Scotland's medics are under "unprecedented pressure" amid excessive workloads and real-terms pay cuts, one of its most senior doctors has warned.
Dr Lewis Morrison outlined his concerns after being elected to lead the British Medical Association in Scotland.
His predecessor, Dr Peter Bennie, is taking early retirement from frontline medicine due to the frustration caused by staffing and bed shortages.
The Scottish government said it wanted to improve the health service.
Health Secretary Jeane Freeman said NHS Scotland had more doctors, nursing and midwifery staff than ever and was investing "record high" funding levels.
Dr Morrison, a consultant geriatrician at Roodlands hospital in East Lothian, said he faced huge challenges in his new role.
"With the medical profession in Scotland under unprecedented pressure, it has never been more important for the BMA to be a strong and effective voice on behalf of doctors and our patients," he said.
"Workloads are excessive and worsening, services have insufficient resources for current, let alone future demand, medical vacancy rates in general practices and hospitals are rising and yet in the face of this, doctors are expected to accept year upon year of successive real-terms pay cuts.
"I am under no illusions about the scale of the challenges that lie ahead for the doctors and medical students we represent, and Scotland's health services."
He paid tribute to Dr Bennie as a "vocal and powerful advocate" for doctors and medical students.
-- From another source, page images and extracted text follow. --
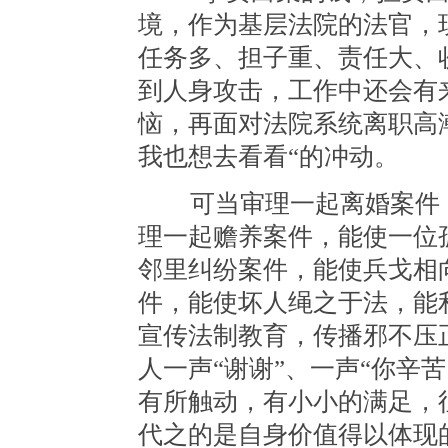
境，作为基层法院的法官，
任务多、担子重、责任大、
到人身攻击，工作中还会有
恼，再面对法院系统离职高
我也想去看看“的冲动。
可当审理一起离婚案件，
理一起赡养案件，能使一位
邻里纠纷案件，能使兵戈相
件，能使坏人绳之于法，能
宣传法制教育，传播邪不压
人一声“谢谢”、一声“你辛
有所触动，有小小的满足，
代之的是自身价值得以体现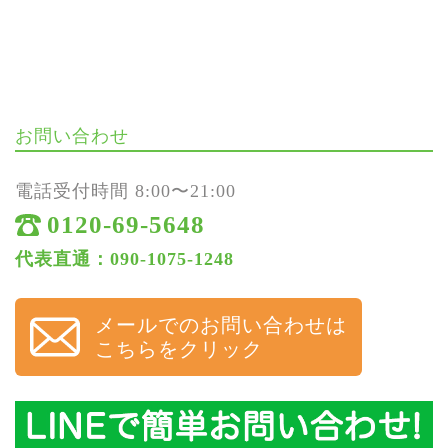
お問い合わせ
電話受付時間 8:00〜21:00
0120-69-5648
代表直通：090-1075-1248
メールでのお問い合わせは
こちらをクリック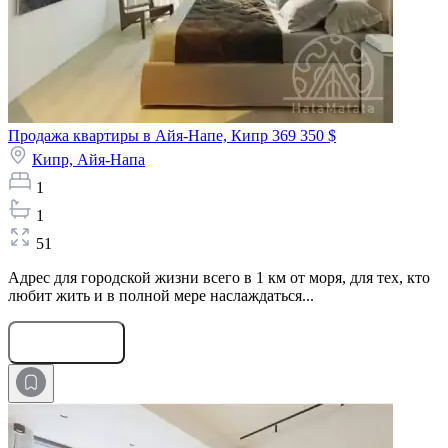
Продажа квартиры в Айя-Напе, Кипр
369 350 $
Кипр,
Айя-Напа
1
1
51
Адрес для городской жизни всего в 1 км от моря, для тех, кто
любит жить и в полной мере наслаждаться...
Оставить заявку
He added: "BMA Scotland has an obligation to be at the forefront of the debate around the future funding and direction of healthcare in Scotland. I will work hard to ensure that the voice of the profession is listened to."
His comments came after his predecessor cited frustration with staff and bed shortages for his decision to retire.
'Not enough people'
Dr Bennie, a consultant psychiatrist at Dykebar Hospital in Paisley, is to leave his post next month at the age of 55.
He told The Times earlier this week: "My own experience, when I am finishing a clinical day, is running over in my head the things I have not been able to do because there is not enough people to do the job as well as we would want to."
He also spoke of the "frustration of trying to provide a good quality service when you are struggling to find a bed to admit people when they are in crisis".
Health Secretary Ms Freeman said Dr Morrison was "distinguished in his field" and she congratulated him on his election.
She added: "We are providing record high funding levels, and continue to push the UK government to deliver all the health consequentials following their announcements on NHS funding, including a net benefit to Scotland's budget.
"NHS Scotland's workforce has overall more doctors, and nursing and midwifery staff, than ever and we are continuing to invest and improve our health service to provide the high level of care patients expect.
"This includes offering a minimum nine per cent pay rise over the next three years to the over 147,000 staff covered by the Agenda for Change system in NHS Scotland."